## ASSIGNED TASK:
The result should be the full listing copied exactly, with no pictures in it.

INFORMATION GIVEN below:

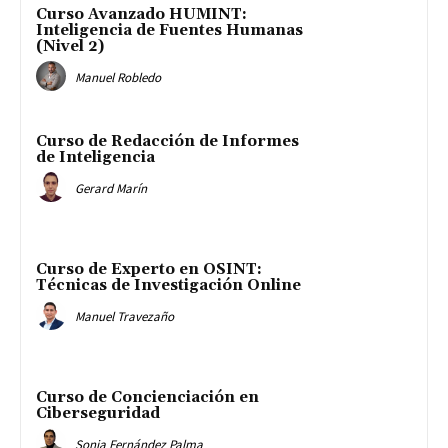
Curso Avanzado HUMINT:
Inteligencia de Fuentes Humanas
(Nivel 2)
Manuel Robledo
Curso de Redacción de Informes
de Inteligencia
Gerard Marín
Curso de Experto en OSINT:
Técnicas de Investigación Online
Manuel Travezaño
Curso de Concienciación en
Ciberseguridad
Sonia Fernández Palma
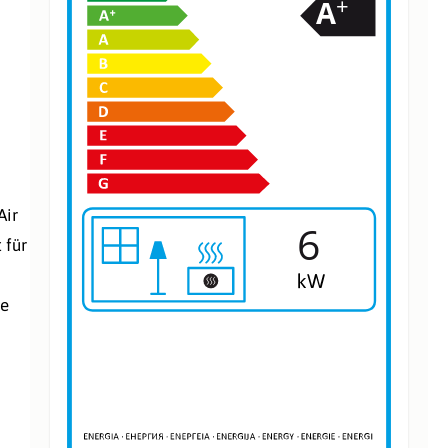
+
A
Luftführend
,
Luftführend
,
Luftführend
Air
6
 für
ie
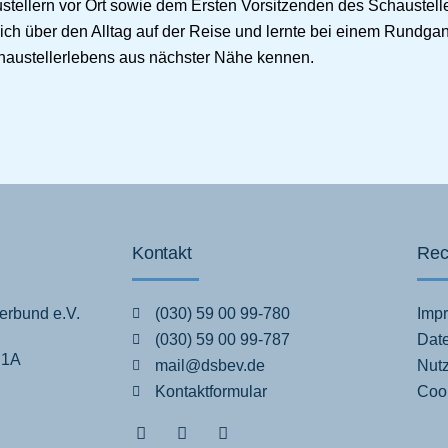
stellern vor Ort sowie dem Ersten Vorsitzenden des Schaustell
sich über den Alltag auf der Reise und lernte bei einem Rundga
haustellerlebens aus nächster Nähe kennen.
Kontakt
Rec
erbund e.V.
(030) 59 00 99-780
Imp
(030) 59 00 99-787
Dat
 1A
mail@dsbev.de
Nut
Kontaktformular
Cook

End of INFORMATION GIVEN.

## TASK ANSWER:
Curso Avanzado HUMINT:
Inteligencia de Fuentes Humanas
(Nivel 2)
Manuel Robledo
Curso de Redacción de Informes
de Inteligencia
Gerard Marín
Curso de Experto en OSINT:
Técnicas de Investigación Online
Manuel Travezaño
Curso de Concienciación en
Ciberseguridad
Sonia Fernández Palma
+
A
Luftführend
,
Luftführend
,
Luftführend
Air
6
 für
ie
stellern vor Ort sowie dem Ersten Vorsitzenden des Schaustell
sich über den Alltag auf der Reise und lernte bei einem Rundga
haustellerlebens aus nächster Nähe kennen.
Kontakt
Rec
erbund e.V.
(030) 59 00 99-780
Imp
(030) 59 00 99-787
Dat
 1A
mail@dsbev.de
Nut
Kontaktformular
Cook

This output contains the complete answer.